During the winter I had looked up apples in my Rodale Ultimate Encyclopedia of Organic Gardening, and discovered that you’re supposed to thin the apples to one in each cluster; otherwise they may not produce at all the next year. I’m sure nobody did that the year I bought the place, so that could be a big part of the problem.
I also noticed that one of the trees was seriously in need of pruning – it was full of dead wood and was all a tangled mess. That tree is also leaning at a 45-degree angle and growing into one of the other trees, which I thought was bad for the health of both trees. I considered just having it cut down, but I noticed there were a lot of promising buds on it, so I opted for thinning it instead, cutting it away from the other tree as much as possible. I had quite a pile of thinnings when I was finished, which I might use in one of my hugelkultur beds at some point.

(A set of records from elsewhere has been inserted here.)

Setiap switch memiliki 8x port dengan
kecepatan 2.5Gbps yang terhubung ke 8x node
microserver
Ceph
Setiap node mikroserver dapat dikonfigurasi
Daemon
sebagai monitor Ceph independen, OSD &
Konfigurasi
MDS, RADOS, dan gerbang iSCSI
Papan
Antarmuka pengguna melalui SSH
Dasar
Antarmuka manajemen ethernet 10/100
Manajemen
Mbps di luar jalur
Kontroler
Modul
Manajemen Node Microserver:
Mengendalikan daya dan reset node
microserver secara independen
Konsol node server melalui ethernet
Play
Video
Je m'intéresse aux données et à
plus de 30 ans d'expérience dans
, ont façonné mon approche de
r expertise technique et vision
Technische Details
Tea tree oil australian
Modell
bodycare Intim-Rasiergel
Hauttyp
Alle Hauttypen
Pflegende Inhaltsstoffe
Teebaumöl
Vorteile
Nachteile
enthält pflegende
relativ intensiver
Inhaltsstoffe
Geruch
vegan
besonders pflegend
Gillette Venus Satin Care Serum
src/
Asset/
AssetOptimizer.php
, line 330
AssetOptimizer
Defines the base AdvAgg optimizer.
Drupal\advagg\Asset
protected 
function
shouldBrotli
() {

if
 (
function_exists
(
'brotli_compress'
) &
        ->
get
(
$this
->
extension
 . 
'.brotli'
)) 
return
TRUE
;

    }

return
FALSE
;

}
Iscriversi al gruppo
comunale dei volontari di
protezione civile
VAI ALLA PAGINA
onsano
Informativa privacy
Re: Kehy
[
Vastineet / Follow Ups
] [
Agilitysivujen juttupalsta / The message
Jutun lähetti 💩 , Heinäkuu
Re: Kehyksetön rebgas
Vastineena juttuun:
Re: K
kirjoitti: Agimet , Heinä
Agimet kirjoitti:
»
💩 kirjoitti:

Last week I cleared some of the weeds and grass under two of the trees and hoed the soil a bit, since I thought it might need some improvement. Some of it was just red clay, so I added a little Premium Planting Mix and worked that in a bit without digging in too deeply. Then I took all my almost-finished compost (my compost never gets finished for some reason!) and put that around the trees, topping it with the just-cut weeds for another layer of mulch.
I didn’t do anything with the third tree – which is smaller and not producing many blossoms – only because behind it is a pile of leftover roofing material and whatnot that I’m not able to remove right now, and I can’t maneuver around the tree.
In the late summer I thought I’d try cover cropping the trees with something – maybe buckwheat and crimson clover, which I’ve used before. I’ve also read that mustard makes a good cover crop for apple trees, though I’m not sure what kind. Some of the weeds around the trees looked like some kind of mustard, which made me wonder if I should remove them. Maybe I should encourage them instead? I have no idea what mustard does for the trees.
I’ve always been a little puzzled as to why weeds are bad for crops, while cover crops are good – even when they’re grown simultaneously. I suppose it has to do with the relative size of the weeds, the rate of growth, and what nutrients they might supply or take from the soil. But why would weeds under a fruit tree be any threat to the tree? Doesn’t the tree have a competitive advantage in terms of access to water and nutrients? I cut the weeds mainly so they could decay and add nutrients to the soil. I have so much trouble with standing water on my land I hesitate even to remove dock anymore. I figure at least it’s taking up some of the water!